MS224: Care of Leather and Skin Materials
Instructor: Helen Alten
Dates: Oct 3 through Oct 28, 2011
Location: online at www.museumclasses.org
Description:
Prior to the invention of plastics, skin materials were the flexible covering used for most objects - from bellows to books, carriages to desktops. Furs and skins are in almost every museum's collection, be it Natural History, History or Art. Caring for leather and skin materials demands an understanding of how and why they deteriorate. Care of Leather and Skin Materials offers a simplified explanation of the origin, chemistry and structure of leathers and skins. Students learn to identify leathers and surface finishes, determine their extent of deterioration, write condition reports, and understand the agents of deterioration that are harmful to leather and skins both in storage and on exhibit. Topics include preparing hide and skin materials for storage and exhibit, the use of archival materials and which ones might harm skin proteins, housekeeping techniques for large objects or books on open display, and three-dimensional supports for leather and skin to keep them from distorting. Integrated pest management and historical treatments will be covered, with a unit on hazardous materials applied to older skins and leather that might prove a danger to staff.
Logistics:
Participants in Care of Leather and Skin work through sections on their own. Materials and resources include online literature, slide lectures and dialog between students and the instructor through online forums.
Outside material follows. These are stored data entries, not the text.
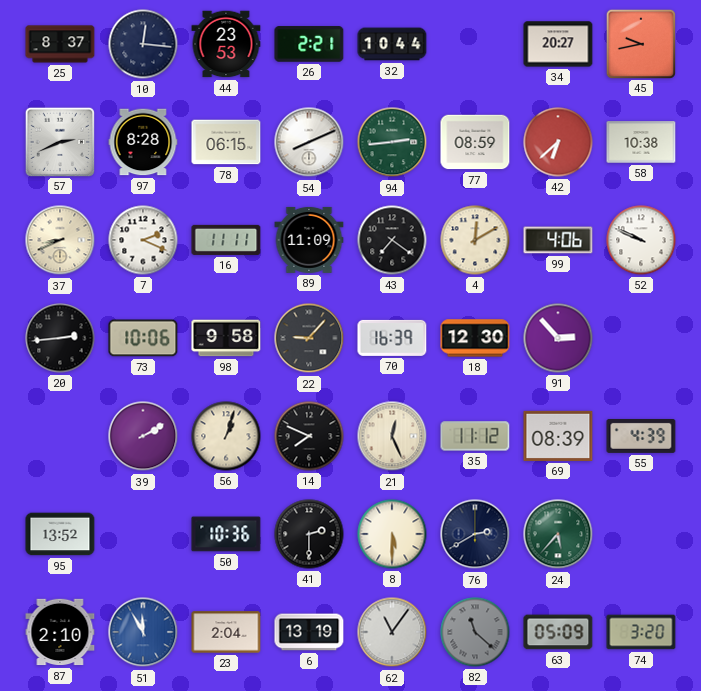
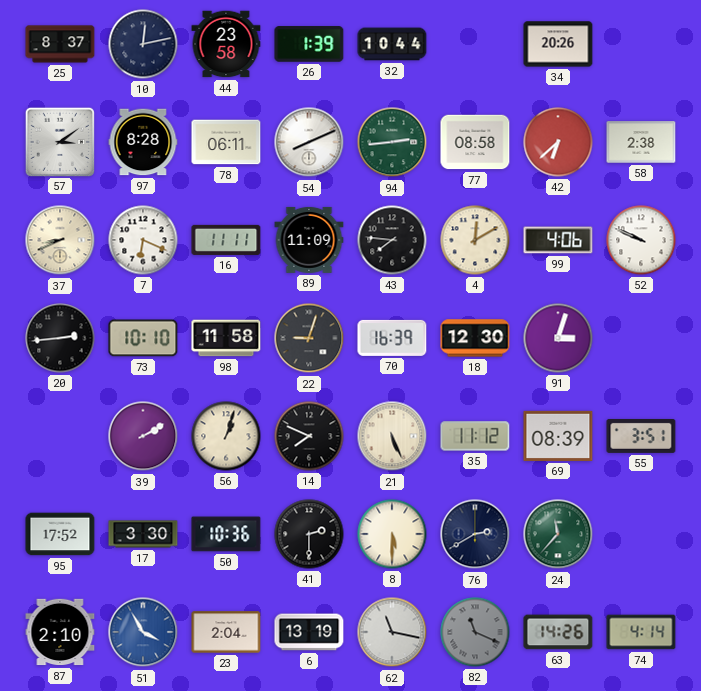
10: 12:16 -> 12:13
44: 23:53 -> 23:58
26: 2:21 -> 1:39
34: 20:27 -> 20:26
45: 9:43 -> none
57: 2:41 -> 3:09
78: 06:15 -> 06:11
77: 08:59 -> 08:58
58: 10:38 -> 2:38
7: 2:19 -> 6:19
43: 7:21 -> 7:46
73: 10:06 -> 10:10
98: 9:58 -> 11:58
22: 9:07 -> 9:03
91: 2:53 -> 3:03
21: 12:26 -> 5:26
55: 4:39 -> 3:51
95: 13:52 -> 17:52
17: none -> 3:30
24: 5:37 -> 11:37
51: 11:55 -> 3:55
62: 11:06 -> 11:17
82: 11:22 -> 11:19
63: 05:09 -> 14:26
74: 3:20 -> 4:14
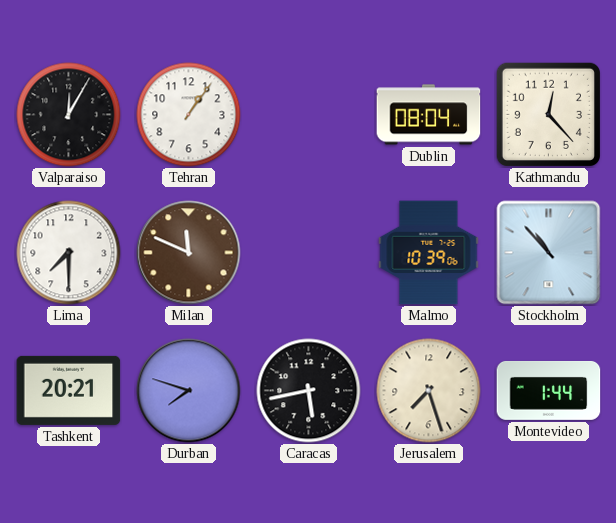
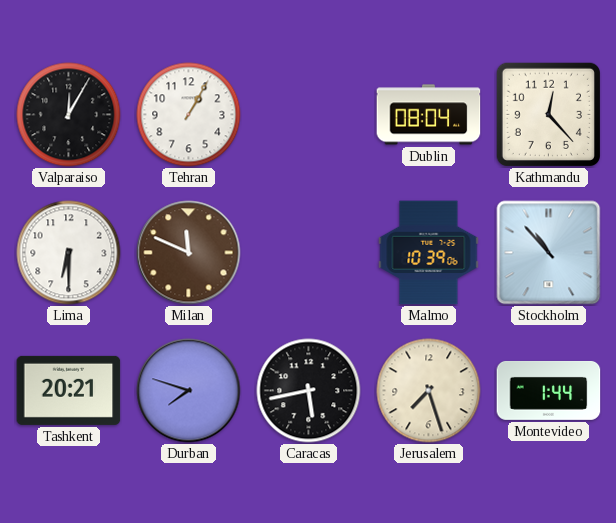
Tehran: 1:06 -> 1:05
Lima: 7:30 -> 6:30
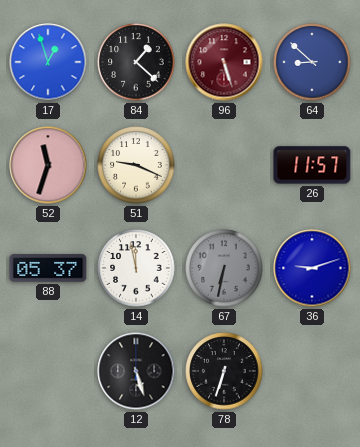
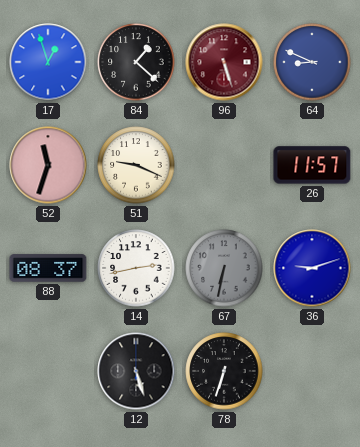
64: 8:52 -> 8:49
88: 05:37 -> 08:37
14: 11:58 -> 2:43
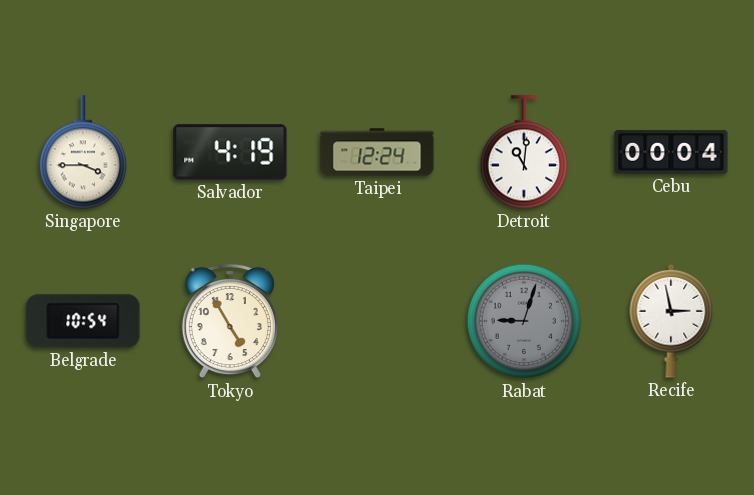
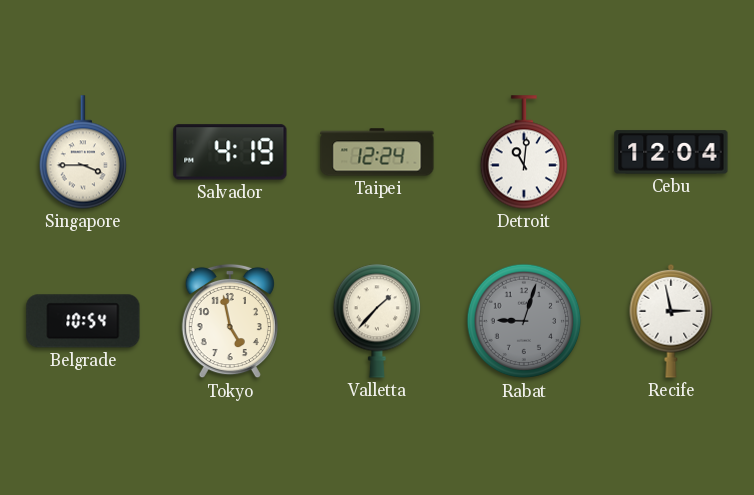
Cebu: 00:04 -> 12:04
Tokyo: 4:55 -> 4:58
Valletta: none -> 1:37
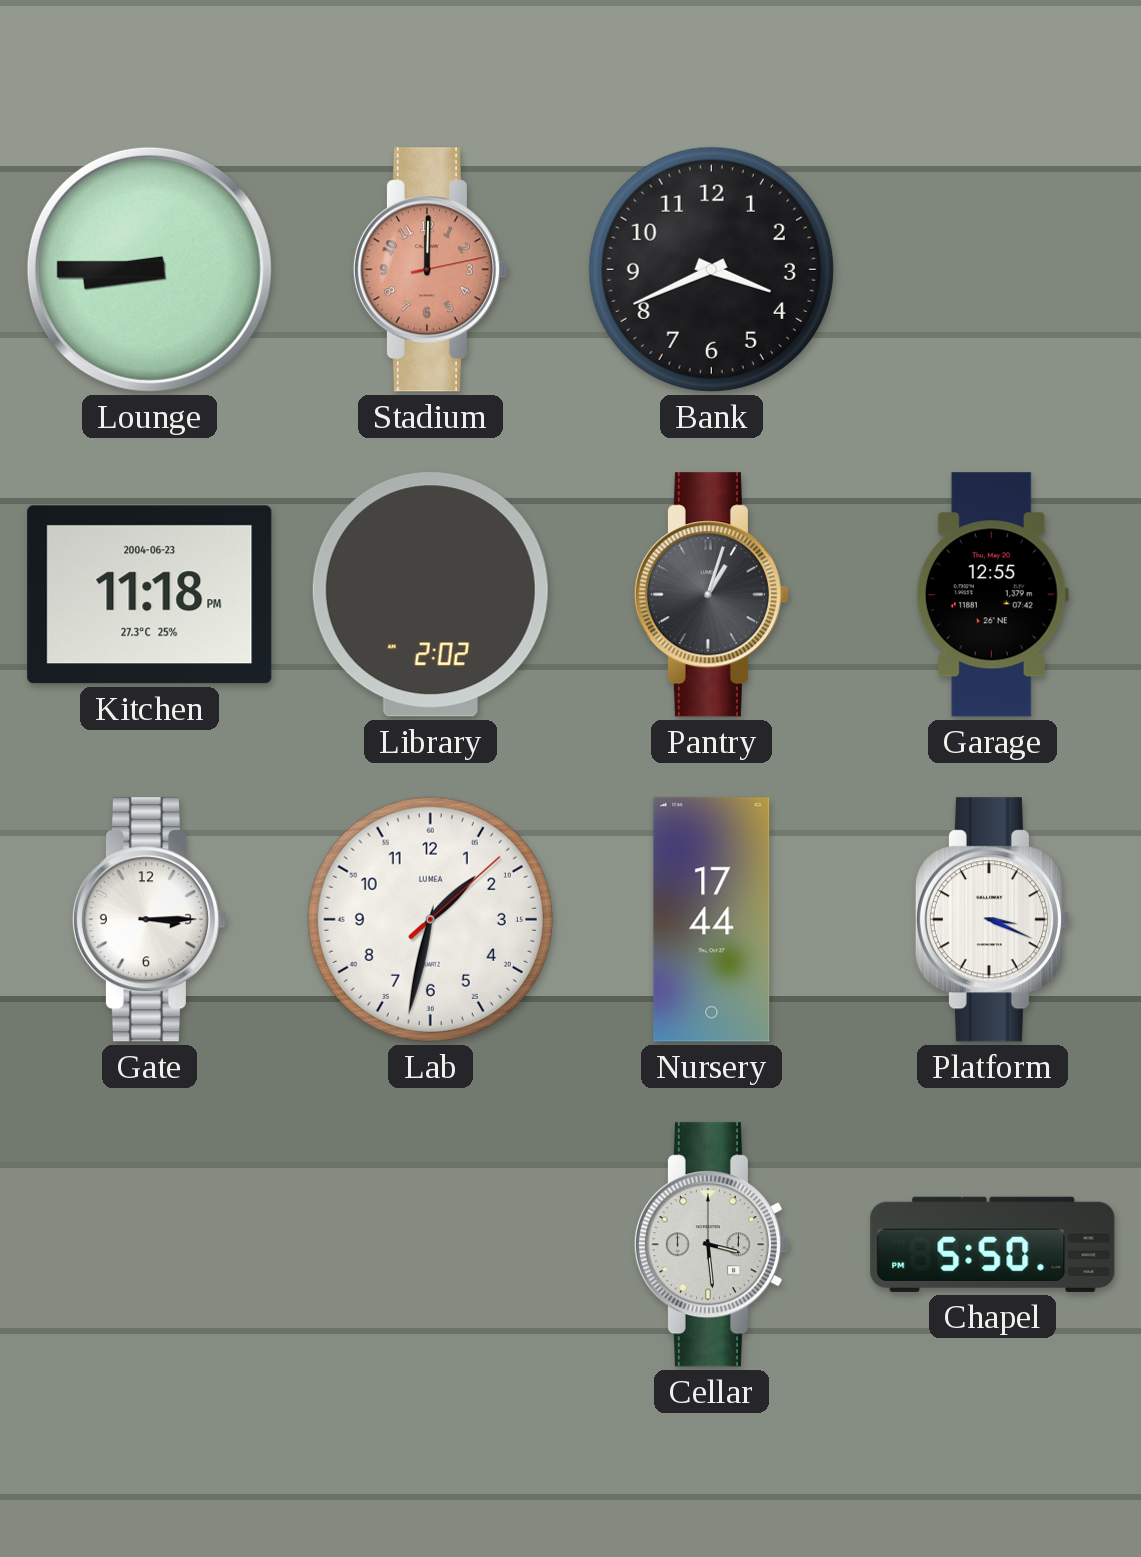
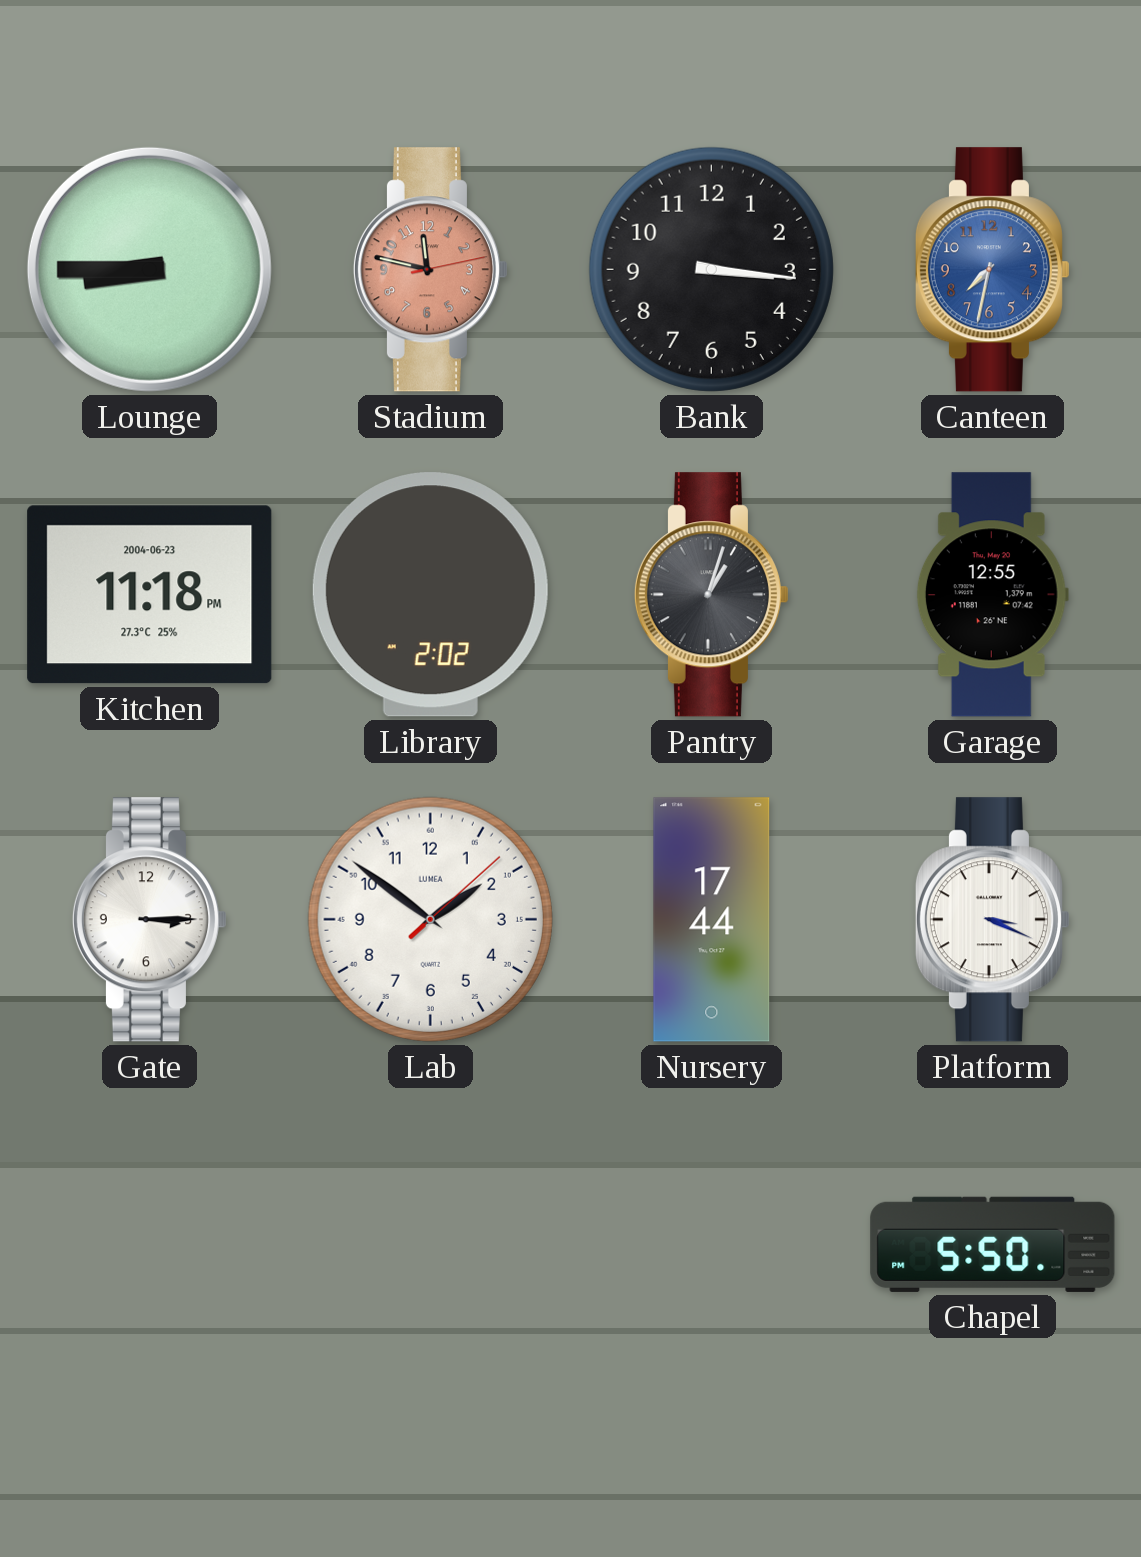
Stadium: 12:00 -> 11:47
Bank: 3:41 -> 3:16
Canteen: none -> 7:32
Lab: 1:32 -> 1:51
Cellar: 3:29 -> none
Care of Leather and Skin runs four weeks. To reserve a spot in the course, please pay at http://www.collectioncare.org/tas/tas.html If you have trouble please contact Helen Alten at [log in to unmask]
The Instructor:
Helen Alten, is the Director of Northern States Conservation Center and its chief Objects Conservator. For nearly 30 years she has been involved in objects conservation, starting as a pre-program intern at the Oriental Institute in Chicago and the University Museum of the University of Pennsylvania. She completed a degree in Archaeological Conservation and Materials Science from the Institute of Archaeology at the University of London in England. She has built and run conservation laboratories in Bulgaria, Montana, Greece, Alaska and Minnesota. She has a broad understanding of three-dimensional materials and their deterioration, wrote and edited the quarterly Collections Caretaker, maintains the popular www.collectioncare.org web site, lectures throughout the United States on collection care topics, was instrumental in developing a state-wide protocol for disaster response in small Minnesota museums, has written, received and reviewed grants for NEH and IMLS, worked with local foundations funding one of her pilot programs, and is always in search of the perfect museum mannequin. She has published chapters on conservation and deterioration of archeological glass with the Materials Research Society and the York Archaeological Trust, four chapters on different mannequin construction techniques in Museum Mannequins: A Guide for Creating the Perfect Fit (2002), preservation planning, policies, forms and procedures needed for a small museum in The Minnesota Alliance of Local History Museums' Collection Initiative Manual, and is co-editor of the penultimate book on numbering museum collections (still in process) by the Gilcrease Museum in Oklahoma. Helen Alten has been a Field Education Director, Conservator, and staff trainer. She began working with people from small, rural, and tribal museums while as the state conservator for Montana and Alaska. Helen currently conducts conservation treatments and operates a conservation center in Charleston, WV and St. Paul, MN.